Records drawn from a dataset
+++

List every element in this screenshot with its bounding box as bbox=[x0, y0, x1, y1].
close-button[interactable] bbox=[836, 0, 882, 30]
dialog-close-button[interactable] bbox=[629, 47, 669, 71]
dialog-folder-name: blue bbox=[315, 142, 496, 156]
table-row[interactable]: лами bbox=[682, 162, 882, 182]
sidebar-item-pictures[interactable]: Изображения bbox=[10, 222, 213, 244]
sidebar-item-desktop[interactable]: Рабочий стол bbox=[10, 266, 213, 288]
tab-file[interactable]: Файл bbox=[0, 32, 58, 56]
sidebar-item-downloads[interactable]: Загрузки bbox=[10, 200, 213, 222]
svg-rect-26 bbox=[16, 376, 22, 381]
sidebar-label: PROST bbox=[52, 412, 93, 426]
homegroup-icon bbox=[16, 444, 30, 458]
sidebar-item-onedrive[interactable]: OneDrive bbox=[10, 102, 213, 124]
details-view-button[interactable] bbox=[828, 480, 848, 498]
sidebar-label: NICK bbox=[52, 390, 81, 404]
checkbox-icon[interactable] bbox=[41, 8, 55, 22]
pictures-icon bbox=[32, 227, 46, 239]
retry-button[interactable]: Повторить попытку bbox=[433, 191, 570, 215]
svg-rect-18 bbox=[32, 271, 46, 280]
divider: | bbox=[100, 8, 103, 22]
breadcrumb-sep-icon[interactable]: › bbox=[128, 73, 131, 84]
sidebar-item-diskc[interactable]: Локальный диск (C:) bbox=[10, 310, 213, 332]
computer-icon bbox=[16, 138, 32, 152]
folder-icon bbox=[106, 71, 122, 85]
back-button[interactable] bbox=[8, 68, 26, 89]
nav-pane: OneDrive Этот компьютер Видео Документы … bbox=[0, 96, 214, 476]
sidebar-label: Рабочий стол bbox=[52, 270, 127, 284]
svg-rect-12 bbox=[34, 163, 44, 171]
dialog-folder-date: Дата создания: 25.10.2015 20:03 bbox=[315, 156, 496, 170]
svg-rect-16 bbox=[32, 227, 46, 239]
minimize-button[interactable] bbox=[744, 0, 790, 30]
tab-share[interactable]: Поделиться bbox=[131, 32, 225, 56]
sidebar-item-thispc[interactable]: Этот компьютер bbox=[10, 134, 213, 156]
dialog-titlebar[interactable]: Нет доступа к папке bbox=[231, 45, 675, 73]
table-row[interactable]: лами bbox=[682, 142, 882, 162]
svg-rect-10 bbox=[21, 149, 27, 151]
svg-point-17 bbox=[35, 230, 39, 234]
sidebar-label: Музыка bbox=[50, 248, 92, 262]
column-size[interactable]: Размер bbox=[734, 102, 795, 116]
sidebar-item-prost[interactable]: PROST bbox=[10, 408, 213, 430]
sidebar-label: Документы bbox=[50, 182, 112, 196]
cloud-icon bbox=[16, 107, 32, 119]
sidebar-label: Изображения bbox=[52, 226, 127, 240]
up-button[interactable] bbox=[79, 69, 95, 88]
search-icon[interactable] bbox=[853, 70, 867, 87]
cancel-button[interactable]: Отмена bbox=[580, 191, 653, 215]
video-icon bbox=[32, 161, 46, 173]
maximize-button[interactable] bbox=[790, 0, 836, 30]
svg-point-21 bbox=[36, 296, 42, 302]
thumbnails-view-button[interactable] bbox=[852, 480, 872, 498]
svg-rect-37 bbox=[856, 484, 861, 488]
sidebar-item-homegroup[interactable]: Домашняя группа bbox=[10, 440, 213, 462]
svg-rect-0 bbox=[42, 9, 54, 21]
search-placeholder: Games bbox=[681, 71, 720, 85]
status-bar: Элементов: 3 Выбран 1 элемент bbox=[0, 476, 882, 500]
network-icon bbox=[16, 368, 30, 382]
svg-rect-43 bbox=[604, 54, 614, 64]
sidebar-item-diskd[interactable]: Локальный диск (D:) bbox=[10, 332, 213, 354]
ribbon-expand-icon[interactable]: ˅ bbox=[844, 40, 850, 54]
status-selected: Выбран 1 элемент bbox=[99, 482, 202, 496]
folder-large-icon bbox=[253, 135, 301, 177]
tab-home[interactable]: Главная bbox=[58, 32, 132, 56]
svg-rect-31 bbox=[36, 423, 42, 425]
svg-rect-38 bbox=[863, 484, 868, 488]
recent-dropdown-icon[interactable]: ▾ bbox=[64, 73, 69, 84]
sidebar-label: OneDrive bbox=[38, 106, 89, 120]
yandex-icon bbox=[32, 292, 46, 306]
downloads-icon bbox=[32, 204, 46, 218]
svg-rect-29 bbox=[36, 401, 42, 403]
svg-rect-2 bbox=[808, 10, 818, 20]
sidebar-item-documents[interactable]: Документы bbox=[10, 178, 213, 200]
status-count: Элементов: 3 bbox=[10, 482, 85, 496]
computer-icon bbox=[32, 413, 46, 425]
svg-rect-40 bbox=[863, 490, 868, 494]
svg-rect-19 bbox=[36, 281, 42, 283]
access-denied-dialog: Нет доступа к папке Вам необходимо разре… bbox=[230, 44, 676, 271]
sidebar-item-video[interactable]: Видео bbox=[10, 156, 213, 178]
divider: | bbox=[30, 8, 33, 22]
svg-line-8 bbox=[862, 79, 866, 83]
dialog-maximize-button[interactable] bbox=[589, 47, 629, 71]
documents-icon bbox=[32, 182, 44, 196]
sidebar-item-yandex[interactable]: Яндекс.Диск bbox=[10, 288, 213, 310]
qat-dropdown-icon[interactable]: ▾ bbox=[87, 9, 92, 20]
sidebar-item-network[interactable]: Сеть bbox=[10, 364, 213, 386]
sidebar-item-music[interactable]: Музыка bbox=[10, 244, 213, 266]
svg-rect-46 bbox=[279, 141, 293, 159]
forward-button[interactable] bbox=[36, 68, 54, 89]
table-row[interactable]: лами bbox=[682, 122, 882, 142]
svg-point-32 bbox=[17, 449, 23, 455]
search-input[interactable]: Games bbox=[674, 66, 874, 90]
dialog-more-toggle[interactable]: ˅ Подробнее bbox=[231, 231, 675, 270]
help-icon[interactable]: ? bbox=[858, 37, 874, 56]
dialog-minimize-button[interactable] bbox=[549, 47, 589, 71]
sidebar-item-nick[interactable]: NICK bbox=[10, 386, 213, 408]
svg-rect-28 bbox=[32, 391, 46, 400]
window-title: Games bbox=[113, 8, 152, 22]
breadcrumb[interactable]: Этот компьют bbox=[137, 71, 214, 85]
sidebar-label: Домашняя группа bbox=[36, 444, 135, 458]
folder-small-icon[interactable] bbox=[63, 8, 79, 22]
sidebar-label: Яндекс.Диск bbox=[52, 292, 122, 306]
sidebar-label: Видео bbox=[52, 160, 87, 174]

+++

▶ REQUIRED ACTION: Please give all the lines above again, exactly as they read.

▶ THE ANSWER:
List every element in this screenshot with its bounding box as bbox=[x0, y0, x1, y1].
close-button[interactable] bbox=[836, 0, 882, 30]
dialog-close-button[interactable] bbox=[629, 47, 669, 71]
dialog-folder-name: blue bbox=[315, 142, 496, 156]
table-row[interactable]: лами bbox=[682, 162, 882, 182]
sidebar-item-pictures[interactable]: Изображения bbox=[10, 222, 213, 244]
sidebar-item-desktop[interactable]: Рабочий стол bbox=[10, 266, 213, 288]
tab-file[interactable]: Файл bbox=[0, 32, 58, 56]
sidebar-item-downloads[interactable]: Загрузки bbox=[10, 200, 213, 222]
svg-rect-26 bbox=[16, 376, 22, 381]
sidebar-label: PROST bbox=[52, 412, 93, 426]
homegroup-icon bbox=[16, 444, 30, 458]
sidebar-item-onedrive[interactable]: OneDrive bbox=[10, 102, 213, 124]
details-view-button[interactable] bbox=[828, 480, 848, 498]
sidebar-label: NICK bbox=[52, 390, 81, 404]
checkbox-icon[interactable] bbox=[41, 8, 55, 22]
pictures-icon bbox=[32, 227, 46, 239]
retry-button[interactable]: Повторить попытку bbox=[433, 191, 570, 215]
svg-rect-18 bbox=[32, 271, 46, 280]
divider: | bbox=[100, 8, 103, 22]
breadcrumb-sep-icon[interactable]: › bbox=[128, 73, 131, 84]
sidebar-item-diskc[interactable]: Локальный диск (C:) bbox=[10, 310, 213, 332]
computer-icon bbox=[16, 138, 32, 152]
folder-icon bbox=[106, 71, 122, 85]
back-button[interactable] bbox=[8, 68, 26, 89]
nav-pane: OneDrive Этот компьютер Видео Документы … bbox=[0, 96, 214, 476]
sidebar-label: Рабочий стол bbox=[52, 270, 127, 284]
svg-rect-12 bbox=[34, 163, 44, 171]
dialog-folder-date: Дата создания: 25.10.2015 20:03 bbox=[315, 156, 496, 170]
svg-rect-16 bbox=[32, 227, 46, 239]
minimize-button[interactable] bbox=[744, 0, 790, 30]
tab-share[interactable]: Поделиться bbox=[131, 32, 225, 56]
sidebar-item-thispc[interactable]: Этот компьютер bbox=[10, 134, 213, 156]
dialog-titlebar[interactable]: Нет доступа к папке bbox=[231, 45, 675, 73]
table-row[interactable]: лами bbox=[682, 142, 882, 162]
svg-rect-10 bbox=[21, 149, 27, 151]
svg-point-17 bbox=[35, 230, 39, 234]
sidebar-label: Музыка bbox=[50, 248, 92, 262]
column-size[interactable]: Размер bbox=[734, 102, 795, 116]
sidebar-item-prost[interactable]: PROST bbox=[10, 408, 213, 430]
sidebar-label: Документы bbox=[50, 182, 112, 196]
cloud-icon bbox=[16, 107, 32, 119]
sidebar-label: Изображения bbox=[52, 226, 127, 240]
up-button[interactable] bbox=[79, 69, 95, 88]
search-icon[interactable] bbox=[853, 70, 867, 87]
cancel-button[interactable]: Отмена bbox=[580, 191, 653, 215]
video-icon bbox=[32, 161, 46, 173]
maximize-button[interactable] bbox=[790, 0, 836, 30]
svg-point-21 bbox=[36, 296, 42, 302]
thumbnails-view-button[interactable] bbox=[852, 480, 872, 498]
svg-rect-37 bbox=[856, 484, 861, 488]
sidebar-item-homegroup[interactable]: Домашняя группа bbox=[10, 440, 213, 462]
svg-rect-0 bbox=[42, 9, 54, 21]
search-placeholder: Games bbox=[681, 71, 720, 85]
status-bar: Элементов: 3 Выбран 1 элемент bbox=[0, 476, 882, 500]
network-icon bbox=[16, 368, 30, 382]
svg-rect-43 bbox=[604, 54, 614, 64]
sidebar-item-diskd[interactable]: Локальный диск (D:) bbox=[10, 332, 213, 354]
ribbon-expand-icon[interactable]: ˅ bbox=[844, 40, 850, 54]
status-selected: Выбран 1 элемент bbox=[99, 482, 202, 496]
folder-large-icon bbox=[253, 135, 301, 177]
tab-home[interactable]: Главная bbox=[58, 32, 132, 56]
svg-rect-31 bbox=[36, 423, 42, 425]
svg-rect-38 bbox=[863, 484, 868, 488]
recent-dropdown-icon[interactable]: ▾ bbox=[64, 73, 69, 84]
sidebar-label: OneDrive bbox=[38, 106, 89, 120]
yandex-icon bbox=[32, 292, 46, 306]
downloads-icon bbox=[32, 204, 46, 218]
svg-rect-29 bbox=[36, 401, 42, 403]
svg-rect-2 bbox=[808, 10, 818, 20]
sidebar-item-documents[interactable]: Документы bbox=[10, 178, 213, 200]
status-count: Элементов: 3 bbox=[10, 482, 85, 496]
computer-icon bbox=[32, 413, 46, 425]
svg-rect-40 bbox=[863, 490, 868, 494]
svg-rect-19 bbox=[36, 281, 42, 283]
access-denied-dialog: Нет доступа к папке Вам необходимо разре… bbox=[230, 44, 676, 271]
sidebar-item-video[interactable]: Видео bbox=[10, 156, 213, 178]
divider: | bbox=[30, 8, 33, 22]
svg-line-8 bbox=[862, 79, 866, 83]
dialog-maximize-button[interactable] bbox=[589, 47, 629, 71]
documents-icon bbox=[32, 182, 44, 196]
sidebar-item-yandex[interactable]: Яндекс.Диск bbox=[10, 288, 213, 310]
qat-dropdown-icon[interactable]: ▾ bbox=[87, 9, 92, 20]
sidebar-item-network[interactable]: Сеть bbox=[10, 364, 213, 386]
sidebar-item-music[interactable]: Музыка bbox=[10, 244, 213, 266]
svg-rect-46 bbox=[279, 141, 293, 159]
forward-button[interactable] bbox=[36, 68, 54, 89]
table-row[interactable]: лами bbox=[682, 122, 882, 142]
svg-point-32 bbox=[17, 449, 23, 455]
search-input[interactable]: Games bbox=[674, 66, 874, 90]
dialog-more-toggle[interactable]: ˅ Подробнее bbox=[231, 231, 675, 270]
help-icon[interactable]: ? bbox=[858, 37, 874, 56]
dialog-minimize-button[interactable] bbox=[549, 47, 589, 71]
sidebar-item-nick[interactable]: NICK bbox=[10, 386, 213, 408]
svg-rect-28 bbox=[32, 391, 46, 400]
window-title: Games bbox=[113, 8, 152, 22]
breadcrumb[interactable]: Этот компьют bbox=[137, 71, 214, 85]
sidebar-label: Домашняя группа bbox=[36, 444, 135, 458]
folder-small-icon[interactable] bbox=[63, 8, 79, 22]
sidebar-label: Яндекс.Диск bbox=[52, 292, 122, 306]
sidebar-label: Видео bbox=[52, 160, 87, 174]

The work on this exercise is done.